Sulfites are an often misunderstood part of the fermentation world. They play a crucial role in keeping our favorite libation fresh and flavorful from the hive or vine all the way to the glass. Let’s uncork this mystery and perhaps quell any fears about these compounds.

What Are Sulfites Anyway?

Sulfites, or SO2 in winemaking parlance, are preservative compounds used in winemaking to inhibit harmful bacteria and prevent oxidation. These compounds are both a naturally occurring byproduct of fermentation and an additive. Sulfites have been intertwined with the art of fermentation since Roman times. The ancient Romans observed that burning sulfur candles inside the amphorae would help keep the wine from turning to vinegar.

Sulfites continue to play a crucial role, acting as antioxidant and antimicrobial agents. They safeguard against unwanted bacteria and yeast, ensuring that the mead or wine remains unspoiled as it makes its way from fermentation to our glass. This is especially important in mead, where microbial mischief can easily overshadow the delicate flavors.

Sulfites Labeling Lore

The label “Contains Sulfites,” generally in all caps, may sound alarm bells for some. It should be seen as a declaration rather than a warning per se. In the United States, this label must appear on any wine containing more than ten parts per million (ppm) of sulfites. The label “no added sulfites” does not mean no sulfites; remember, it’s a natural part of fermentation.
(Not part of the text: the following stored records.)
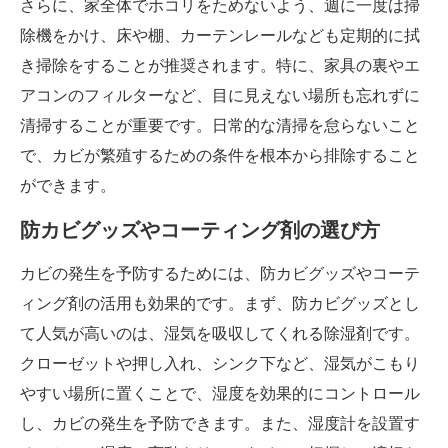
さらに、家全体でホコリをためないよう、週に一度は掃
除機をかけ、床や棚、カーテンレールなども定期的に拭
き掃除をすることが推奨されます。特に、家具の裏やエ
アコンのフィルターなど、目に見えない場所も忘れずに
清掃することが重要です。日常的な清掃を怠らないこと
で、カビが繁殖するための条件を根本から排除すること
ができます。
防カビグッズやコーティング剤の選び方
カビの発生を予防するためには、防カビグッズやコーテ
ィング剤の活用も効果的です。まず、防カビグッズとし
て人気が高いのは、湿気を吸収してくれる除湿剤です。
クローゼットや押し入れ、シンク下など、湿気がこもり
やすい場所に置くことで、湿度を効果的にコントロール
し、カビの発生を予防できます。また、湿度計を設置す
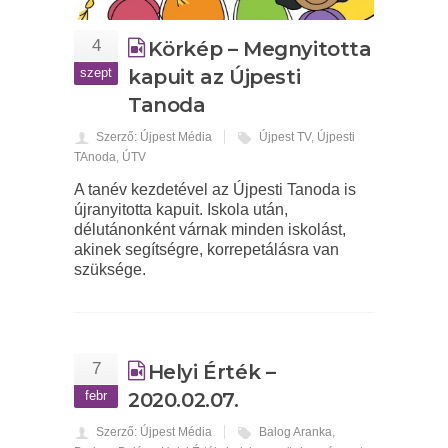
4
Körkép – Megnyitotta
szept
kapuit az Újpesti
Tanoda
Szerző: Újpest Média
Újpest TV
,
Újpesti
TAnoda
,
ÚTV
A tanév kezdetével az Újpesti Tanoda is
újranyitotta kapuit. Iskola után,
délutánonként várnak minden iskolást,
akinek segítségre, korrepetálásra van
szüksége.
7
Helyi Érték –
febr
2020.02.07.
Szerző: Újpest Média
Balog Aranka
,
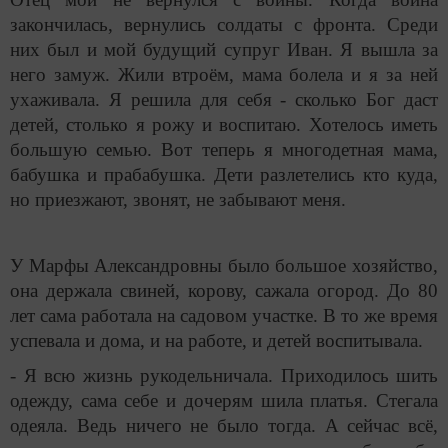
закончилась, вернулись солдаты с фронта. Среди
них был и мой будущий супруг Иван. Я вышла за
него замуж. Жили втроём, мама болела и я за ней
ухаживала. Я решила для себя - сколько Бог даст
детей, столько я рожу и воспитаю. Хотелось иметь
большую семью. Вот теперь я многодетная мама,
бабушка и прабабушка. Дети разлетелись кто куда,
но приезжают, звонят, не забывают меня.
У Марфы Александровны было большое хозяйство,
она держала свиней, корову, сажала огород. До 80
лет сама работала на садовом участке. В то же время
успевала и дома, и на работе, и детей воспитывала.
- Я всю жизнь рукодельничала. Приходилось шить
одежду, сама себе и дочерям шила платья. Стегала
одеяла. Ведь ничего не было тогда. А сейчас всё,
In the United States, the maximum allowed by law is 350 ppm, with an average of about 50 ppm in commercially made meads and wines. Even the highest amount allowed by law is less than you’ll find in many foods ranging from French fries to dried fruit and most processed foods.

The Sulfite Scale

The quantity of sulfites in mead or wine varies based on factors like acidity, color, and sugar content. Interestingly, red wines often require fewer sulfites than their white counterparts, defying the common myth linking red wine to higher sulfite content. Meads vary according to the style or what has been added beyond honey.

Breaking Down the Sulfite Scare

The sulfite sensitivity scare chiefly concerns a very small percentage of the population, particularly those with severe asthma. Research points towards other compounds like biogenic amines (such as histamines) being the more likely culprits behind the infamous wine headaches rather than sulfites.
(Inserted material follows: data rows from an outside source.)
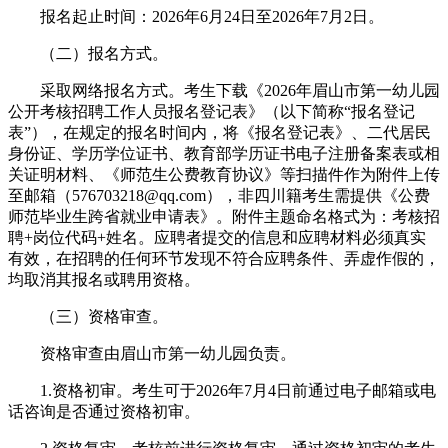
报名起止时间：2026年6月24日至2026年7月2日。
（二）报名方式。
采取网络报名方式。考生下载《2026年眉山市第一幼儿园
公开考核招聘工作人员报名登记表》（以下简称“报名登记
表”），在规定的报名时间内，将《报名登记表》、二代居民
身份证、学历学位证书、教育部学历证书电子注册备案表或相
关证明材料、《师范生公费教育协议》等扫描件作为附件上传
至邮箱（576703218@qq.com），非四川籍考生需提供《公费
师范毕业生跨省就业申请表》。附件主题命名格式为：考核招
聘+岗位代码+姓名。应聘者提交的信息和应聘材料必须真实
有效，在招聘的任何环节发现不符合应聘条件、弄虚作假的，
均取消其报名或聘用资格。
（三）资格审查。
资格审查由眉山市第一幼儿园负责。
1.资格初审。考生可于2026年7月4日前通过电子邮箱或电
话咨询是否通过资格初审。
Some mead makers pride themselves on skipping sulfites. However, like wine, mead too can benefit from the protective shield of sulfites, especially when battling spoilage villains like bacteria and oxidation.

Managing sulfite levels in mead is a blend of art and science. Ensuring a balanced sulfite level not only secures the longevity of your beverage but also keeps undesirable odors and flavors at bay.

With a deeper understanding of sulfites, we hope to swap the sulfite skepticism for a toast to the meticulous craftsmanship that goes into each bottle of mead (or wine).